Python Forum
Hashing big files - Printable Version

+- Python Forum (https://python-forum.io)
+-- Forum: General (https://python-forum.io/Forum-General)
+--- Forum: News and Discussions (https://python-forum.io/Forum-News-and-Discussions)
+--- Thread: Hashing big files (/Thread-Hashing-big-files)



Hashing big files - wavic - Mar-25-2018

I have to hash big files and even with fast algorithms, it takes a lot of time. Regular hdd, not ssd storages. I've tried the usual way but it is slow.
I am thinking to load a file check the first 4k and skip several megabytes then check again another 4k of data adding it to the hash sum.

I am asking how much megabytes is safe to skip in that process? I have to be sure that there are no collisions between the hashes if the files are not the same. Does that approach is going to work?
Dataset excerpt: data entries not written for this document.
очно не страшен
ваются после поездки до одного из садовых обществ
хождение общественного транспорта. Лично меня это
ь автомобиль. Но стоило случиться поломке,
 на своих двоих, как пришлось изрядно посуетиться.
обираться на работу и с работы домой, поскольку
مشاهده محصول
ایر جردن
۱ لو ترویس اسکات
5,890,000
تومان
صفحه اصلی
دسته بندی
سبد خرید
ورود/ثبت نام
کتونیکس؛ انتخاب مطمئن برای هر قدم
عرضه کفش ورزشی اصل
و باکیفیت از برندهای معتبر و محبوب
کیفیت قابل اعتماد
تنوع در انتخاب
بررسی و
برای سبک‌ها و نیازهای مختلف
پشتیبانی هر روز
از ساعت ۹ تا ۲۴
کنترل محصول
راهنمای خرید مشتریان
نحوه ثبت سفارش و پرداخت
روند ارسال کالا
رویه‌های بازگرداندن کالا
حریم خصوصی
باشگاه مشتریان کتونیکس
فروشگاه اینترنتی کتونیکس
RE: Hashing big files - Larz60+ - Mar-25-2018

Could you please, elaborate?

When I think of file hashes, I think of keys being hashed, with corresponding file positions,
stored in either a memory table or as a separate file on disk.


RE: Hashing big files - wavic - Mar-25-2018

Like md5 or sha256 sum. Or B2 for instance.
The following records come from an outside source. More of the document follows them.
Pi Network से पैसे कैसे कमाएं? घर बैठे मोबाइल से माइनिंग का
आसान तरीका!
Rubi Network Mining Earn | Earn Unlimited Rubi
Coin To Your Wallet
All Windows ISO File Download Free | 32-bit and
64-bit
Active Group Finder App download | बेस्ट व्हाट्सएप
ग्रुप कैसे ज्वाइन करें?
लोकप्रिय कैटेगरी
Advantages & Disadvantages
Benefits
RE: Hashing big files - Gribouillis - Mar-25-2018

If you skip megabytes there will be obvious collision. One only needs to change the skipped bytes to create a collision.


RE: Hashing big files - wavic - Mar-25-2018

I am doing it for myself. There is no one who can do this.


RE: Hashing big files - micseydel - Apr-06-2018

It depends on what you're trying to do with the hashes, but one thing I've done to save time with hashing when looking for duplicate files is to only bother hashing files that have the same file size (this works great with media like audio, video and pictures).


RE: Hashing big files - wavic - Apr-06-2018

I did the same but it's still slow.


RE: Hashing big files - micseydel - Apr-06-2018

Out of curiosity, what kind of data are you working with? And what is the ultimate problem to be solved. e.g. hashing is an implementation detail of "detect duplicate files", not the actual goal.


RE: Hashing big files - wavic - Apr-06-2018

The files are mostly media files. Video. Several GB each. Music.